За плечами правозащитного движения на сегодняшний день — путь от неформальных гражданских инициатив, деятельности разрозненных и подвижнических диссидентских групп к стабильно работающим, открытым неправительственным организациям, коалициям, сетям, ассамблеям.
Современное положение правозащитного сообщества в России.
Несмотря на столь длительную эволюцию, в России до сих пор не понятно, что же такое права человека. Иначе, что является предметом деятельности правозащитного сообщества?
Политзаключенный, жертва милицейского произвола, обманутый потребитель, пенсионер с нищенской пенсией, дискриминируемый представитель секс-меньшинств, жилец, жалующийся на соседей, и отчисленный студент — все они ссылаются на права человека, вкладывая собственные смыслы в одно и то же понятие. Более того, правозащита в России начиналась с защиты социальных прав, порой не имеющих никакого отношения к правам человека. Первые правозащитные организации, которые стали возникать уже после принятия новой Конституции, — это бесплатные юридические приемные, куда люди, у которых нет денег на адвокатов, могли обратиться за юридической помощью. Но, как правило, подавляющее большинство этих обращений не было связано с попранием гражданских и политических прав, они были по поводу социальных прав: пенсии, детские пособия, незаконные увольнения с работы, задержки зарплаты, коммунальные платежи».
Наблюдается очевидное расхождение между понятием прав человека, существующим в обществе (извне правозащитного сообщества) и в самом правозащитном движении. Права человека различают на конвенциональные и неконвенциональные. Конвенциональные нрава человека — общепринятые права, общественное благо которых не подвергается сомнению, по поводу которых в обществе достигнуто согласие. Нарушение этих прав всеми осуждается. Например: неприкосновенность жилища, запрет рабства, запрет произвольных арестов, свобода вероисповедания и т.д.
Неконвенциональные права — в отношении которых нет общественного консенсуса, они оцениваются как благо далеко не всеми и далеко не всегда. Общественное мнение не требует их повсеместного и обязательного соблюдения. Например: презумпция невиновности, свобода слова, запрет жестокого обращения в местах лишения свободы, неприкосновенность частной жизни и т.д.

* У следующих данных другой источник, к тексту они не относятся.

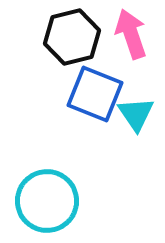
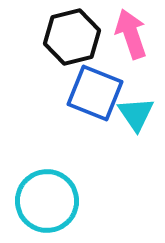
blue square: moved 1 px up
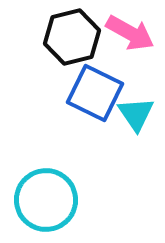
pink arrow: moved 1 px left, 1 px up; rotated 138 degrees clockwise
blue square: rotated 4 degrees clockwise
cyan circle: moved 1 px left, 1 px up
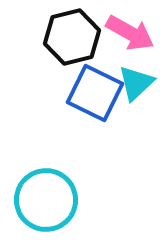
cyan triangle: moved 31 px up; rotated 21 degrees clockwise
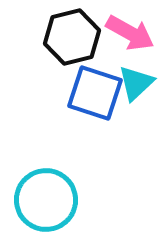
blue square: rotated 8 degrees counterclockwise
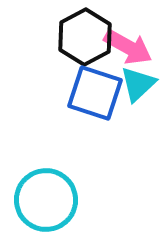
pink arrow: moved 2 px left, 14 px down
black hexagon: moved 13 px right; rotated 14 degrees counterclockwise
cyan triangle: moved 2 px right, 1 px down
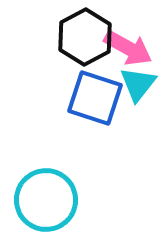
pink arrow: moved 1 px down
cyan triangle: rotated 9 degrees counterclockwise
blue square: moved 5 px down
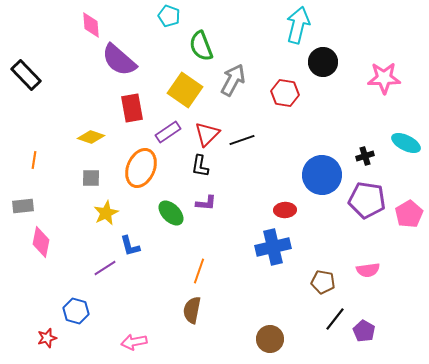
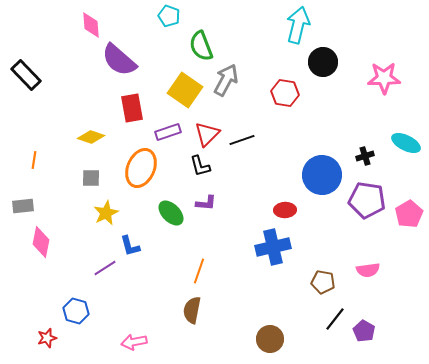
gray arrow at (233, 80): moved 7 px left
purple rectangle at (168, 132): rotated 15 degrees clockwise
black L-shape at (200, 166): rotated 25 degrees counterclockwise
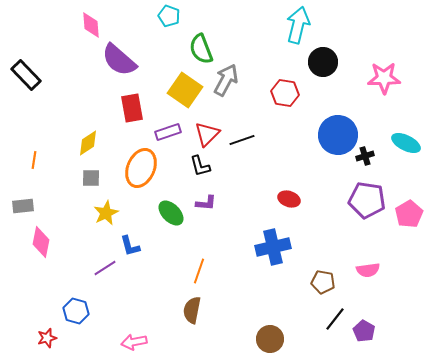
green semicircle at (201, 46): moved 3 px down
yellow diamond at (91, 137): moved 3 px left, 6 px down; rotated 52 degrees counterclockwise
blue circle at (322, 175): moved 16 px right, 40 px up
red ellipse at (285, 210): moved 4 px right, 11 px up; rotated 20 degrees clockwise
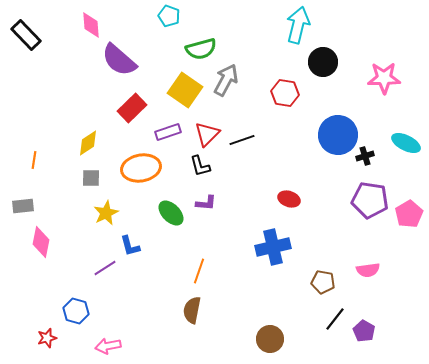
green semicircle at (201, 49): rotated 84 degrees counterclockwise
black rectangle at (26, 75): moved 40 px up
red rectangle at (132, 108): rotated 56 degrees clockwise
orange ellipse at (141, 168): rotated 57 degrees clockwise
purple pentagon at (367, 200): moved 3 px right
pink arrow at (134, 342): moved 26 px left, 4 px down
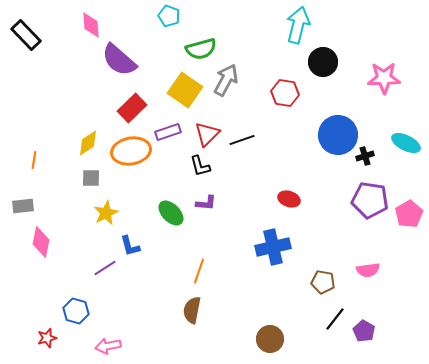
orange ellipse at (141, 168): moved 10 px left, 17 px up
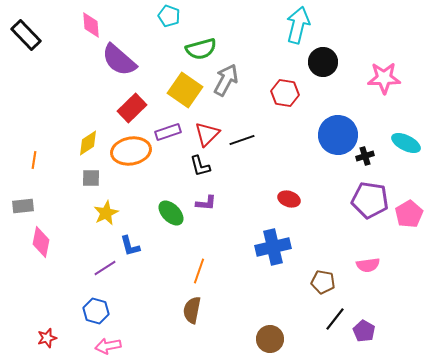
pink semicircle at (368, 270): moved 5 px up
blue hexagon at (76, 311): moved 20 px right
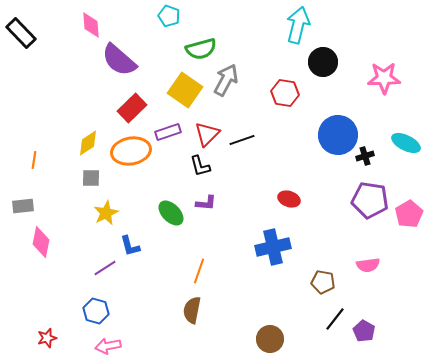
black rectangle at (26, 35): moved 5 px left, 2 px up
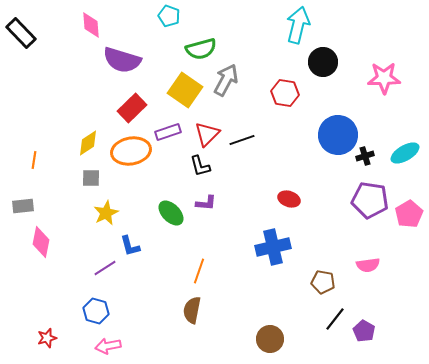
purple semicircle at (119, 60): moved 3 px right; rotated 24 degrees counterclockwise
cyan ellipse at (406, 143): moved 1 px left, 10 px down; rotated 56 degrees counterclockwise
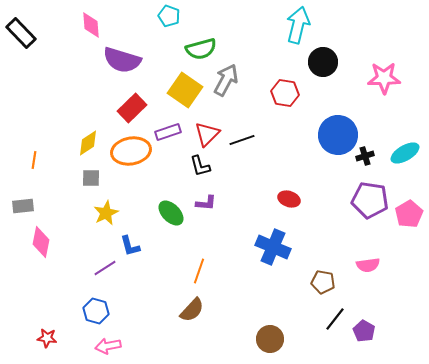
blue cross at (273, 247): rotated 36 degrees clockwise
brown semicircle at (192, 310): rotated 148 degrees counterclockwise
red star at (47, 338): rotated 24 degrees clockwise
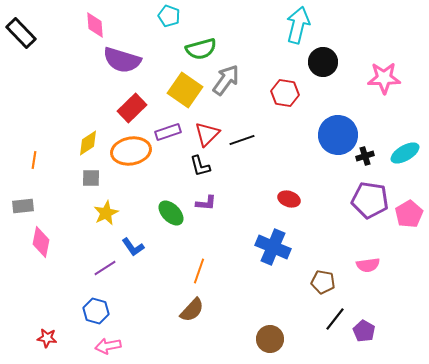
pink diamond at (91, 25): moved 4 px right
gray arrow at (226, 80): rotated 8 degrees clockwise
blue L-shape at (130, 246): moved 3 px right, 1 px down; rotated 20 degrees counterclockwise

Можно сказать, что нрава человека — это моральные нормы, кодифицированные в праве, защищающие человеческое достоинство и свободу личности от произвола власти.
Выделяют два идеальных типа восприятия современного правозащитника. Это «борец» и «профессионал». «Борец» — модель, сформированная на основе завышенных требований к личностным качествам правозащитника. Модель «профессионал» снижает общественное значение правозащитной работы. Можно сказать, что модель «борца» носит политический характер. Она остается доминирующей.
«Профессионал» — это модель восприятия, которая становится востребованной теми, кто был молодым в начале демократических реформ, то есть нынешними 35-40-летними.
Эксперты, говоря о «правозащитниках-профессионалах», обычно подразумевают людей так называемой «второй волны», тех, кто пришел в сообщество в 1990-е годы.
«Борец» — это образ диссидента, задающего высокие требования к личностным качествам правозащитников.
Как трактует это один из правозащитников, для людей этот образ имеет «некий сакральный смысл, предполагает ореол мученика. Если ты в прямом смысле слова не отдаёшь себя, то, к сожалению, увы, ты этого высокого звания в глазах общества не достоин... И желательно, если бы ещё убили. Убили, вот тогда было бы совсем замечательно! И в музей можно поместить и памятник поставить сразу!».
Между этими двумя моделями существует явный внутренний конфликт, так как чрезвычайно трудно сочетать профессионализм с энтузиазмом.
Существуют несколько типов правозащитных сообществ. Первый тип — это «правозащитная корпорация» — организация, где статусные позиции имеют, как минимум, больше двух ступеней: лидер актив. Речь идет об организациях с развитой структурой управления, разделенными зонами ответственности (региональными филиалами — хотя и необязательно), четким распределением ролей, документооборотом, уставом, должностными инструкциями и т.д.
В качестве примера можно привести Международный «Мемориал», Московскую Хельсинскую Группу и т.д. Такие корпорации отличаются от бизнес-структур лишь некоммерческими целями в уставе.
Второй тип — «организации скорой помощи». В отличие от корпорации, минимум организационных форм. Организация создается для оперативной работы «здесь и сейчас». Устав, членство, как правило, вынужденная мера. Организация — не цель, но средство. Главное — конкретная помощь людям. Они работают с массами и широкими группами, искренне желают оказывать помощь всем пострадавшим от любого произвола: от родственников, соседей, коммерческих структур и т.д. Единственное ограничение - направление деятельности, специализация.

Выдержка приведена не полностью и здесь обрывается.